Is it using too much memory or so?

I think your script needs to create the parent folder data/img_tech_note/ (it tries to write to it but can’t find the folder).

Hm okay, but the folder exists already, and the old figure (that needs to be updated) is already there.

CWL runs in a new temporary directory and needs to copy over all relevant files. Renku should detect that it needs to copy/create the folder for the output to the temporary directory to then copy back the created file, but maybe something went wrong with that detection. Hard to tell from a distance.

In the log it says builtins.open(filename, "w+b") failed with the FileNotFoundError: [Errno 2] No such file or directory: 'data/img_tech_note/3_uncertainty.png' error and that usually means that the parent folder doesn’t exist.

Renku tries to follow the logic of “Did the directory exist before the renku run? Then it needs to be created in CWL before execution. Did the directory not exist before the renku run? Then the script probably creates it and it doesn’t need to be created by CWL”.

The above with creating the directory in your script would be a workaround. But if there’s a way I could take a look at the project that might help understand why it’s not working automatically.

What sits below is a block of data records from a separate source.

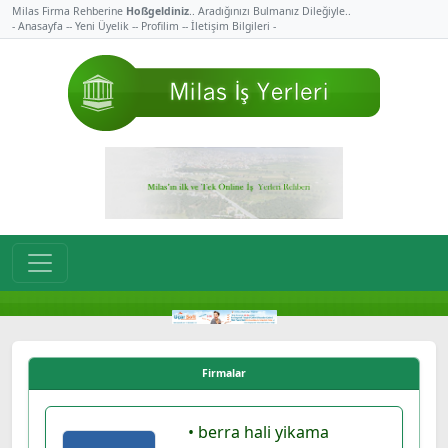
Milas Firma Rehberine
Hoßgeldiniz
.. Aradığınızı Bulmanız Dileğiyle..
- Anasayfa -
- Yeni Üyelik -
- Profilim -
- İletişim Bilgileri -
Firmalar
• berra hali yikama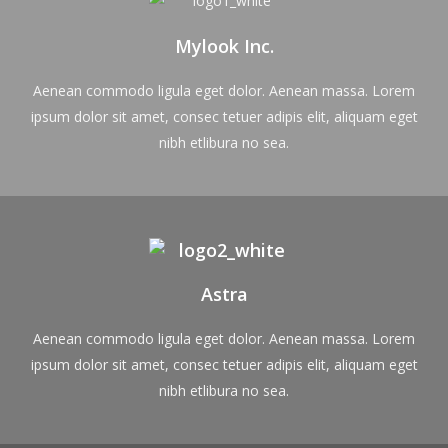
Mylook Inc.
Aenean commodo ligula eget dolor. Aenean massa. Lorem
ipsum dolor sit amet, consec tetuer adipis elit, aliquam eget
nibh etlibura no sea.
Astra
Aenean commodo ligula eget dolor. Aenean massa. Lorem
ipsum dolor sit amet, consec tetuer adipis elit, aliquam eget
nibh etlibura no sea.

I just gave you access to the project.

Something I did in this case, was like this:

  • renku dataset create img_tech_note
  • Then I just did manually mkdir data/img_tech_note, as it doesn’t exist yet.
  • And then I did the renku run command

Could that be a reason?

Manually doing mkdir shouldn’t be an issue. We expect users to work that way.

I can see in the metadata

        "create_folder": false,
        "default_value": "data/img_tech_note/3_uncertainty.png",

and create_folder should be true for it to work (That’s the flag that tells CWL if the script creates the parent folder or if it should be handled by CWL).

I think this is a bug, a quick look at the relevant source code shows one code-path where the create_folder flag isn’t set (and it defaults to false), so that’d explain it.

I’ve created an issue for this at CommandOutputs converted from CommandInputs don't set the `create_folder` flag correctly. · Issue #2777 · SwissDataScienceCenter/renku-python · GitHub and moved it into the current sprint.

Okay, super, thank you for the help!

You’e welcome, thank you for reporting this!

And until it’s fixed, doing something like

from pathlib import Path
Path("data/img_tech_note/3_uncertainty.png").parent.mkdir(parents=True, exist_ok=True)

in your script should work as a workaround and also be safe once we fix this issue.